(Supplied records Opens)

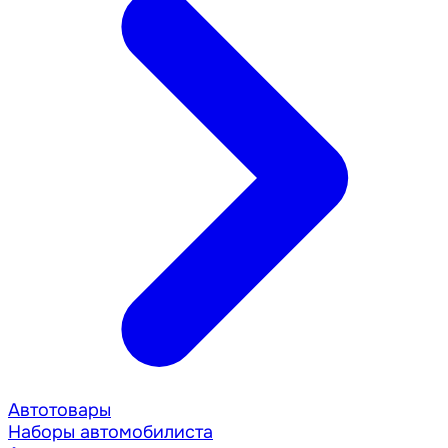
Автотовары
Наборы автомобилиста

(Supplied records Closes)
(Supplied records Opens)

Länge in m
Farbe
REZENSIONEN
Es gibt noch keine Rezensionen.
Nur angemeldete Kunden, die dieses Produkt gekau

(Supplied records Closes)
(Supplied records Opens)

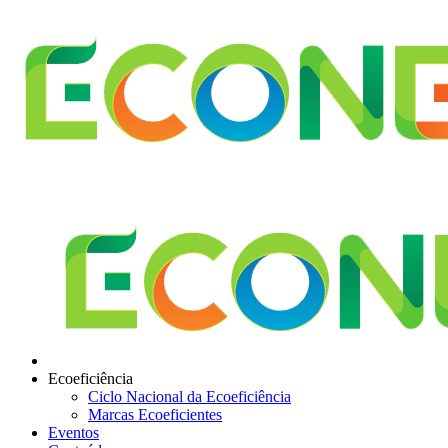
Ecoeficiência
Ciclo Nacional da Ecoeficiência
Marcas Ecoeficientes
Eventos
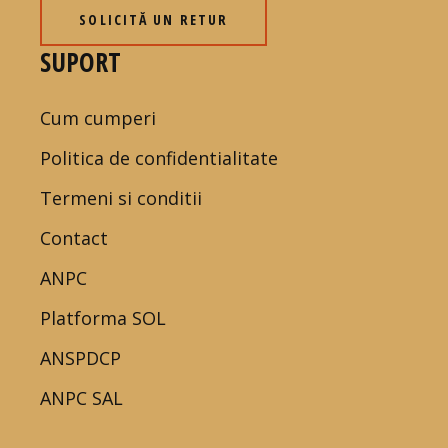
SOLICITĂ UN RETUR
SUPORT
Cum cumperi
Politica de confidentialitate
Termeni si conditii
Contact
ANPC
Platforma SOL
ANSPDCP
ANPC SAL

(Supplied records Closes)

• [Problem statement]: Please report every line among the entries that includes "Ecoeficiência".

• [Result for this exercise]:
Ecoeficiência
Ciclo Nacional da Ecoeficiência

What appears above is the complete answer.